I was very impressed by these observations, because, as we know from Gdansk or Bielsko, for example, even after the exchange of the entire population, cultural genes in cities nevertheless pass quite smoothly from generation to generation, partly ignoring the gigantic change that is the nationality of the urban organism. And so Danzigers are quite Hanseatic, and in Bielsko the Evangelical entrepreneurial gene is doing well, although instead of German—those endowed with it today speak Polish. Thus, modern Wroclaw as much as possible inherits from that super-important German city a lot of its features, values and atmosphere. And this, watered down with Lviv sauce, seasoned with an explosive mix of newcomers from the four corners of the world, surrounded by the amazing, mysterious Lower Silesia, must be a real firecracker.
Wrocław's Manhattan is a bit like the Silesian Cornucopia, biting into the city's skyline (designed by Jadwiga Grabowska-Hawrylak)
© Wroclaw City Hall
Well, so—it's a firecracker. Today's Wroclaw is a metropolis of one million people, a city definitely pushing its way into the „Polish box,” i.e. having ambitions for a medal spot, competing with today's Krakow and Tricity for who is better. Economically powerful, with its Bielany district, rows of large factories and logistics centers. Young in spirit—because societies are like people, if in one body, they age quickly, and this society has changed bodies, so from the perspective of the evolution of urban communities, it is very young, fresh, dynamic. It is no coincidence that it was in Breslau during the commune that the dwarves invented by „Major” Frydrych began to fight the communists. A sense of humor, creativity, some kind of sparkle—these are Wroclaw competencies, Wroclaw thrusters.
When I was in college, I had a lot of pals and buddies from PeWro, Wroclaw University of Technology. But what great people they were from that Wroclaw. I remember how in the 90s Wroclaw distanced other Polish cities with this very positive energy, creative vitality, universally felt „good Pia-Rem”.
A representative of new Wroclaw architecture, the OVO complex with the Double Tree by Hilton Hotel—conceptual design by Gottesman Szmelcman Architecture studio
© Wroclaw City Hall
Wroclaw is also certainly for the elderly Mr. and Mrs. Gucwiński and the famous Wroclaw Zoo, shown for years on cult TV shows. This memory, clear to everyone in their 40s today, dovetails beautifully with what is new in the Wroclaw zoo today—I mean the outstanding Afrykarium, simply something wonderful. And if I mention the Afrykarium, I must mention the new most important mascot of Wroclaw today, which has become the manatees inhabiting the local pools.
That's right, the zoo. Few people know that the Wroclaw zoo is in some respects the third in the world (the most animal species presented). And when I think „Wroclaw zoo,” I am immediately reminded of Wroclaw from the 1990s, Wroclaw just after communism. I remember the first time I went to this zoo, by train, which dragged mercilessly for a long time. I got off at the then dingy train station, which is fortunately beautiful again today. At that time I ate my first ever knuckles and pita, walked the streets as if taken alive from a very scenographically good contemporary TV series „Big Water.” The Wroclaw of the early 1990s was, like the rest of Poland, a grayish universe of old falling plaster, but this Wroclaw maze was somehow completely different, and at the time I still didn't know why.

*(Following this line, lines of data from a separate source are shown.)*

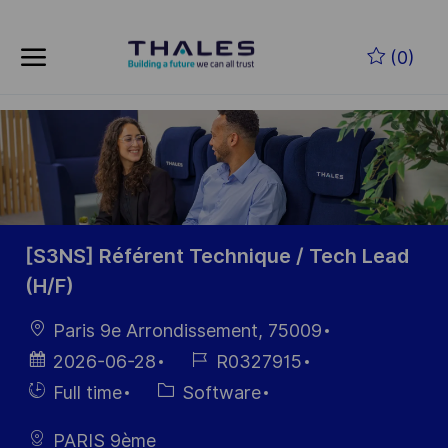
Skip to main content
Skip to main content
(0)
-
-
[S3NS] Référent Technique / Tech Lead
(H/F)
Location
Paris 9e Arrondissement, 75009
Posted
Job
2026-06-28
R0327915
Date
Id
Hiring
Category
Full time
Software
Type
PARIS 9ème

The ship Wroclaw: the city, the water, the quality of life, the real Hydropolis
© City Hall of Wroclaw
And I began my adventure with this Wroclaw, very unusual, and with this Lower Silesia, with which I was later bound for life already, I think, by my professional life. But before I returned to Lower Silesia years later to create two more of its strategies, to come up with one of the best ideas of my life—the „Mysterious Lower Silesia” brand—I was discovering these sites bit by bit on my own, unknowingly at first communing with Karkonosze, the Spirit of the Mountains, Liczyrzepa and other Lower Silesian mysteries—climates—spirits—legends.